Nachdem der Streit lange Zeit unter der Oberfläche brodelte, kam es im April dieses Jahres zum Eklat: Ahmadinedschad feuerte seinen Geheimdienstminister Heyder Moslehi, dem er vorwarf, zusammen mit den Revolutionsgarden Mashaei zu bespitzeln und sogar dessen Büro verwanzt zu haben. Chamenei intervenierte erneut und setzte Moslehi wieder ein. Der Präsident weigert sich offenbar seither, an seinen eigenen Kabinettssitzungen zu erscheinen. Mashaei musste von seinem Posten als Stabschef zurücktreten.
Ahmadinedschad, der Abweichler
Von allen Seiten unter Feuer wagte Ahmadinedschad im Mai einen Befreiungsschlag. Im Rahmen einer Kabinettsumgestaltung übernahm er vorübergehend das wichtige Erdöl-Ressort. Am 8. Juni trifft sich das Erdölkartell OPEC zu seiner jährlichen Sitzung in Wien, an der üblicherweise die Erdölminister der Mitgliedsländer teilnehmen. Da dieses Jahr der Vorsitz an Iran fällt, wurde spekuliert und mancherorts befürchtet, Ahmadinedschad persönlich würde die Versammlung leiten.

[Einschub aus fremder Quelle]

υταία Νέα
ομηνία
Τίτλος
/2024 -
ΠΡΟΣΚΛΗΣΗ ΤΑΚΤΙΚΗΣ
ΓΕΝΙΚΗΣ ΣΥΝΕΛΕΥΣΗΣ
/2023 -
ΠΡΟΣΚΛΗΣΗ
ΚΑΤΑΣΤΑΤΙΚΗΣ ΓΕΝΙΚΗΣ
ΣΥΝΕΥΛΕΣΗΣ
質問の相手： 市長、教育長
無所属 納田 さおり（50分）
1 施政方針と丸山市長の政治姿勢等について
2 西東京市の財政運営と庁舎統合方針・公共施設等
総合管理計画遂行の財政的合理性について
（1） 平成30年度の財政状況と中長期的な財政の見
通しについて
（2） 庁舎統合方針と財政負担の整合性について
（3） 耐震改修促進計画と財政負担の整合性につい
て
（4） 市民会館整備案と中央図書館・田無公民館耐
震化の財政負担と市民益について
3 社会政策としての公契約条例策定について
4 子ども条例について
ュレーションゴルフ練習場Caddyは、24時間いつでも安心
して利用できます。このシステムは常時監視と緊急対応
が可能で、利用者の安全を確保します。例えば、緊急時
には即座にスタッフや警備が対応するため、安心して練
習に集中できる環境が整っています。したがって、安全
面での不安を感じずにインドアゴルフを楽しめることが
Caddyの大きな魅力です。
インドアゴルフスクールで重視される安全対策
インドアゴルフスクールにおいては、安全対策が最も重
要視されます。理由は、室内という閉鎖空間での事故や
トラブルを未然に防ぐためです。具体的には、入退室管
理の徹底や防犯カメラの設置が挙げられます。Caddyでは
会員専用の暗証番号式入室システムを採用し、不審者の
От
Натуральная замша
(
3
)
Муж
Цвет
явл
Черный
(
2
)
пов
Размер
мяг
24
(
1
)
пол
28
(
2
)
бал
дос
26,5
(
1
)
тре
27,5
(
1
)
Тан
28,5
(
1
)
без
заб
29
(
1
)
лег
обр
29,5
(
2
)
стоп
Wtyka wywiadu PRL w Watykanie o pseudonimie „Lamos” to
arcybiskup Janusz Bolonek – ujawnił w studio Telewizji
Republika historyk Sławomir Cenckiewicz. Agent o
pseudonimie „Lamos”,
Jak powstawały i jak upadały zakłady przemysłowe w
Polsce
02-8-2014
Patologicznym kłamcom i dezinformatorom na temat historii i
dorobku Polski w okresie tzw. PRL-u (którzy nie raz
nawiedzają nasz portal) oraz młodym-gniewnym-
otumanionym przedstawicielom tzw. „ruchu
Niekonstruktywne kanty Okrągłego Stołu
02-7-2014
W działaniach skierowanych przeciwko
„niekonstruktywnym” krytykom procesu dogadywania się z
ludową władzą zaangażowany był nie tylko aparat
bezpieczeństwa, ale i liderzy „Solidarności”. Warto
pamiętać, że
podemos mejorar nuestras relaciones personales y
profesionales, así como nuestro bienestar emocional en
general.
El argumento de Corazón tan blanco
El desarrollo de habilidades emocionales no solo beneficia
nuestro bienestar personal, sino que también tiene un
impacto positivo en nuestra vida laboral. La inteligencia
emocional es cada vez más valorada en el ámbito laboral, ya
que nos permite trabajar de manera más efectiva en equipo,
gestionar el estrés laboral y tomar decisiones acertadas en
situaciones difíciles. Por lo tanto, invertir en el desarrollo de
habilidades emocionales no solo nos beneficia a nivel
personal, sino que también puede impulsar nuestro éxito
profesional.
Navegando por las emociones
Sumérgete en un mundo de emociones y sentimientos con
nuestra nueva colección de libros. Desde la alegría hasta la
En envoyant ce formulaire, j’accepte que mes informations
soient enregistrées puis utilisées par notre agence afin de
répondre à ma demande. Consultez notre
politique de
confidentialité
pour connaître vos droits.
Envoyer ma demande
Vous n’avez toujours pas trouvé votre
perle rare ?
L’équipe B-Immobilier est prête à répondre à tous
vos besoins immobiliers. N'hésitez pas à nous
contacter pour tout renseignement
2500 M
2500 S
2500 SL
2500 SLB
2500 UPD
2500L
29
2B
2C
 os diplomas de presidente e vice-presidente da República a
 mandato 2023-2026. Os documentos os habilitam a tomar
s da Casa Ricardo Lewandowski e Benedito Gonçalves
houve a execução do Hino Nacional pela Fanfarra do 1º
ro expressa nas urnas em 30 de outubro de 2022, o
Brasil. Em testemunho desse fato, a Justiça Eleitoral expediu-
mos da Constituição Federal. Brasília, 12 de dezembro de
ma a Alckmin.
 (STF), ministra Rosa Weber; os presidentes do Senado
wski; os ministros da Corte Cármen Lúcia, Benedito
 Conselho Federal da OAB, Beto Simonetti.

Eine ideale Plattform für den iranischen Präsidenten, den Fokus auf sein Lieblingsthema Aussenpolitik zu verschieben. Dazu wird es laut Angaben des iranischen Aussenministeriums nicht kommen, das am Dienstag erklärte, der Präsident werde die OPEC-Sitzung weder leiten noch daran teilnehmen. Es ist anzunehmen, dass er erneut von Chamenei zurückgepfiffen worden ist.
Bisher konnte sich Ahmadinedschad halten und es ist zweifelhaft, ob Chamenei wirklich gewillt ist, ihn ganz fallen zu lassen. Zweifellos muss er sich seine nächsten Schritte gut überlegen. Nachdenklich sollte ihn stimmen, dass er und sein Gefolge in konservativen Kreisen inzwischen als «abweichende Strömung» bezeichnet werden. Wer im Iran in Ungnade fällt, wird üblicherweise nicht mehr mit seinem Namen, sondern einem wenig schmeichelnden Alias angesprochen. Die Führer der grünen Oppositionsbewegung heissen entsprechend «Anführer der Volksverhetzung» und die Volksmudschahedin «Heuchler».